Citizens in Fairfax County are cynical about land use proceedings. You can’t blame them. There is hardly any citizen or public official who is not somehow involved with the omnipresent real estate industry.
The best medicine for cynicism is sunshine.
When a developer petitions for a land use change in Fairfax, our Zoning Ordinance requires a sworn oath disclosing whether anyone on the Planning Commission or Board has a financial interest in the applicant or in the project.
This oath is permitted under Virginia law, Section 15.2-2287, to make sure that public servants are kept honest. It is critical in today’s day and age where accusations regarding Supervisor conflicts of interest can lead to criminal indictments (hello Loudoun!)
Senate Bill 838, as passed by the Assembly, eviscerates these protections.
It does so by eliminating “contract purchaser” from the class of applicants who need to file oaths under Section 2287. This elimination makes the entire law useless.

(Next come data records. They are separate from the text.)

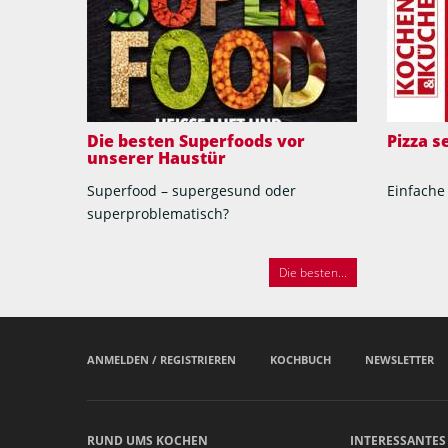
Die besten Superfoods vor
Pizza 
unserer Haustür
Superfood – supergesund oder
Einfache
superproblematisch?
Die besten...
ANMELDEN / REGISTRIEREN
KOCHBUCH
NEWSLETTER
RUND UMS KOCHEN
INTERESSANTES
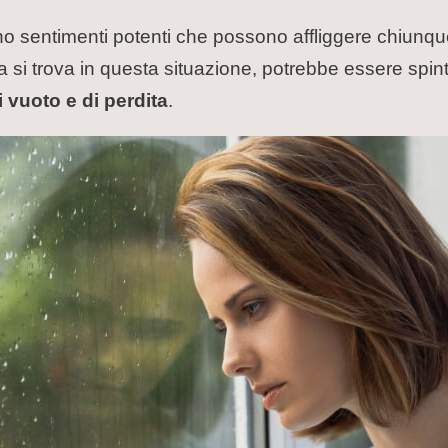
ono sentimenti potenti che possono affliggere chiunqu
si trova in questa situazione, potrebbe essere spint
i vuoto e di perdita
.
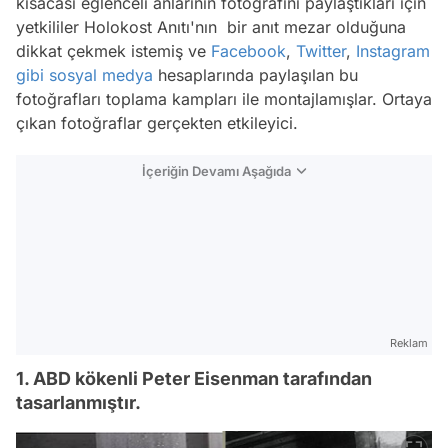
kısacası eğlenceli anlarının fotoğrafını paylaştıkları için
yetkililer Holokost Anıtı'nın bir anıt mezar olduğuna
dikkat çekmek istemiş ve
Facebook
,
Twitter
,
Instagram
gibi
sosyal medya
hesaplarında paylaşılan bu
fotoğrafları toplama kampları ile montajlamışlar. Ortaya
çıkan fotoğraflar gerçekten etkileyici.
İçeriğin Devamı Aşağıda
Reklam
1. ABD kökenli Peter Eisenman tarafından
tasarlanmıştır.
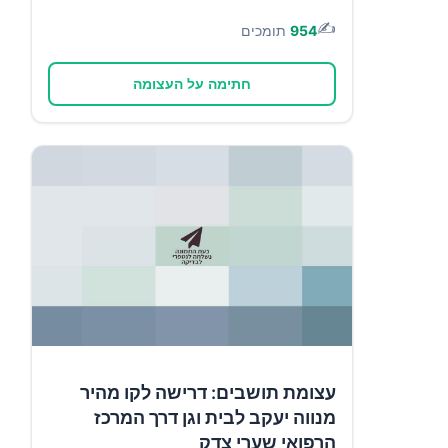
✍️
954
תומכים
חתימה על העצומה
עצומת תושבים: דרישה לקו מהיר
מנווה יעקב לבית וגן דרך המרכז
הרפואי שערי צדק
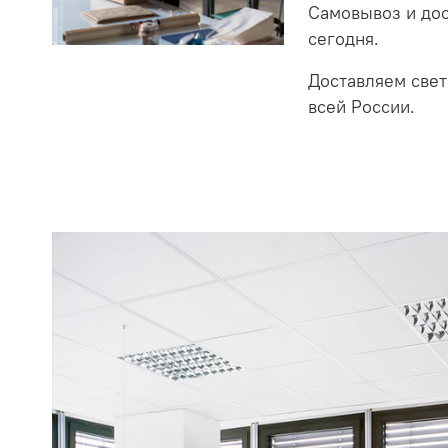
Самовывоз и до
сегодня.
Доставляем свет
всей России.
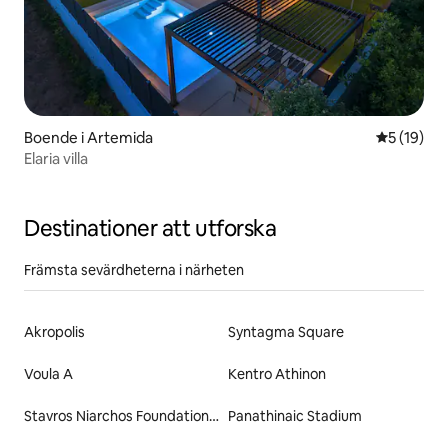
Boende i Artemida
5 av 5 i g
5 (19)
Εlaria villa
Destinationer att utforska
Främsta sevärdheterna i närheten
Akropolis
Syntagma Square
Voula A
Kentro Athinon
Stavros Niarchos Foundation Cultural Center
Panathinaic Stadium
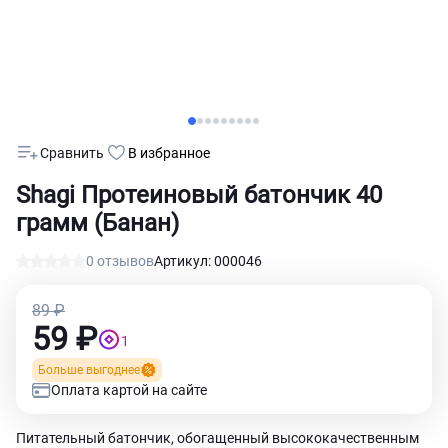
Сравнить
В избранное
Shagi Протеиновый батончик 40
грамм (Банан)
0 отзывов
Артикул: 000046
89 ₽
59 ₽
1
Больше выгоднее
Оплата картой на сайте
Питательный батончик, обогащенный высококачественным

Real estate developers are nearly always contract purchasers. It’s simple. A developer will not take title on land until its zoning application has been approved. Only then will the actual sale close.
By eliminating contract purchasers from required disclosures, Senate Bill 838 removes any accountability from those that stand to make millions on a successful rezoning or plan amendment. Does that make any sense?
The Governor has not yet signed Senate Bill 838. He shouldn’t. We need more sunshine in land use, not less.